As with all vitamins and minerals, getting your zinc from natural sources is preferable to supplementing as it allows your body to more easily process and expel excess levels.

That said, a higher dosage of zinc may be prescribed by your doctor if you are found to be deficient. Some studies have found a tendency towards lower zinc content in test subjects 60 years and over. It’s believed that this increased deficiency is caused by a combination of incorrect dietary choices and impaired absorption due to the low stomach acid, or ‘gastric achlorhydria’, associated with ageing.

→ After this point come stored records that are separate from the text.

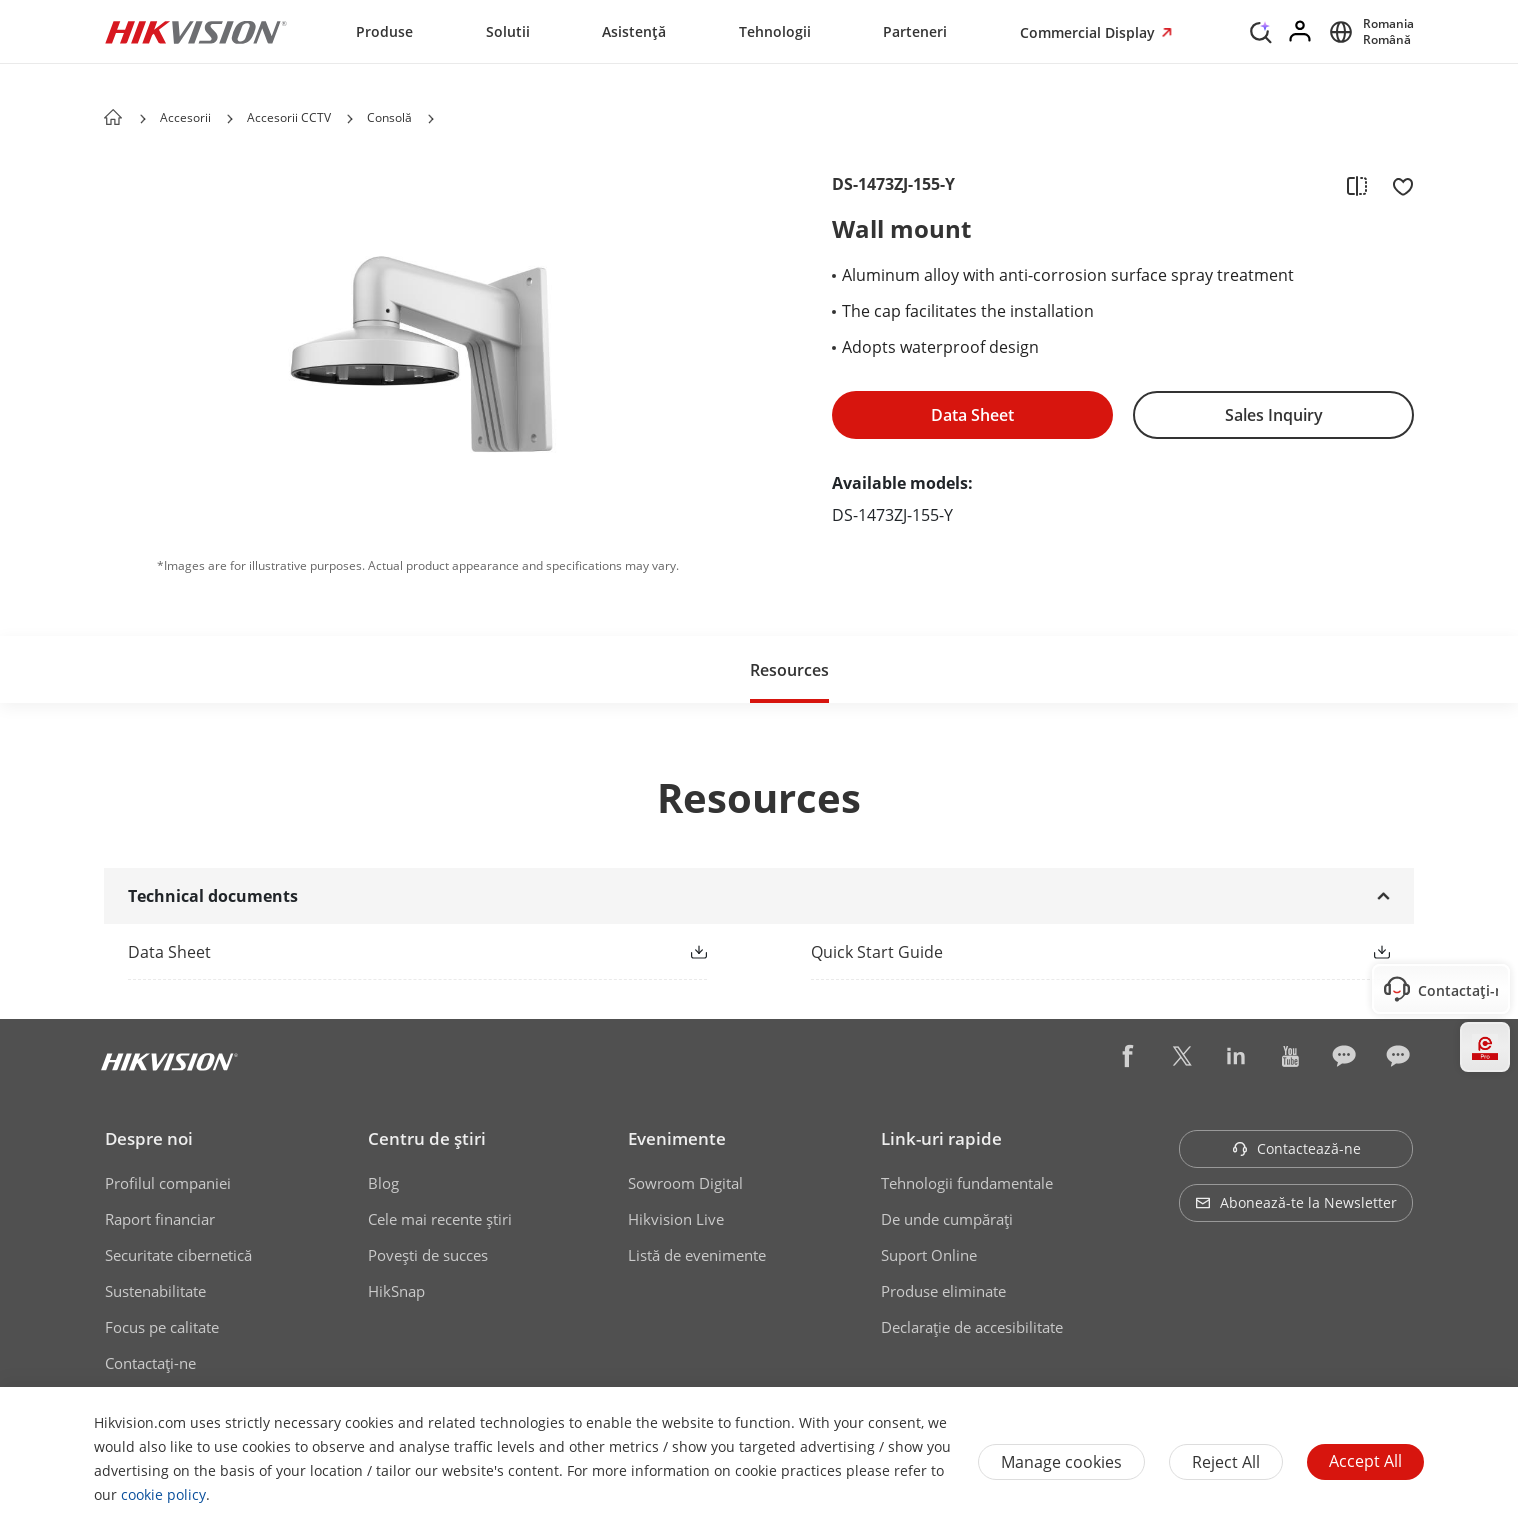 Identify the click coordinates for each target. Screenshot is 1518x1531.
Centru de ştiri (427, 1138)
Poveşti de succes (428, 1255)
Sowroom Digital (685, 1183)
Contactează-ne (1296, 1148)
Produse (384, 31)
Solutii (508, 31)
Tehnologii (775, 31)
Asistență (634, 31)
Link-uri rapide (941, 1138)
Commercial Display (1089, 32)
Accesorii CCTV (289, 117)
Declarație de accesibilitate (972, 1327)
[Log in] (1301, 32)
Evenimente (677, 1138)
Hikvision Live (676, 1219)
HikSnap (396, 1291)
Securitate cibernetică (178, 1255)
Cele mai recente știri (440, 1219)
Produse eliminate (943, 1291)
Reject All (1226, 1462)
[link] (385, 952)
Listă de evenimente (697, 1255)
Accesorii (185, 117)
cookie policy (163, 1494)
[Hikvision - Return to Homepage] (196, 32)
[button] (230, 119)
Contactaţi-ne (150, 1363)
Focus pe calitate (162, 1327)
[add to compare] (1357, 185)
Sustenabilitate (155, 1291)
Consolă (389, 117)
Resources (789, 670)
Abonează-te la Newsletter (1296, 1202)
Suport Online (929, 1255)
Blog (383, 1183)
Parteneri (915, 31)
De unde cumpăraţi (947, 1219)
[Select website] (1368, 32)
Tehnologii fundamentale (967, 1183)
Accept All (1365, 1461)
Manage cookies (1061, 1462)
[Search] (1261, 30)
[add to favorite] (1397, 185)
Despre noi (149, 1138)
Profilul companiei (168, 1183)
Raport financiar (160, 1219) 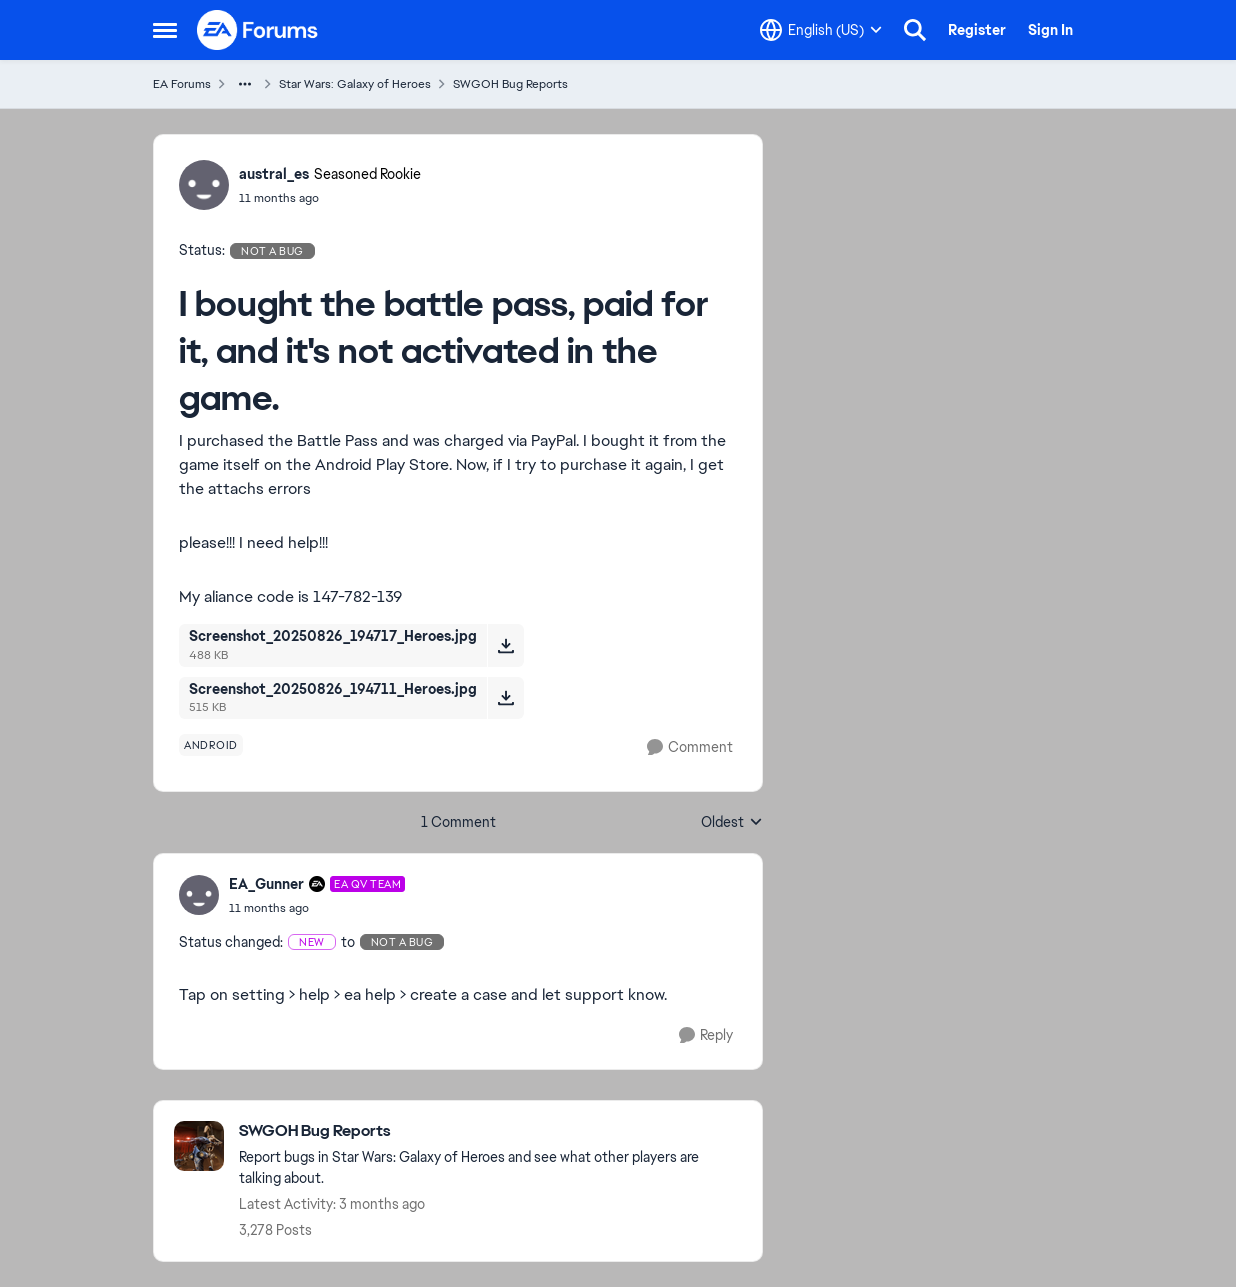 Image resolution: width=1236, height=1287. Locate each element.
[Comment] (690, 747)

If you’d like to start adding zinc to your diet, it’s not hard. Aside from dark chocolate, other good food sources include:

  • Seafood (especially oysters and crab),
  • Grass fed beef, lamb and veal,
  • Eggs (the yolk in particular),
  • Pumpkin and squash seeds,
  • Cashews,
  • Chicken,
  • Mushrooms, and
  • Spinach.

Of course, zinc isn’t the only thing that helps with hearing. A deficiency in B12 is often found in people with hearing problems.  Vitamins A, C E and magnesium also help, as I discussed in a blog titled Diet and healthy hearing.

Be safe and check with your doctor before embarking on a supplement regime. Along with regular hearing checks and wearing hearing aids when you need them, the evidence indicates that healthy eating can support healthy hearing.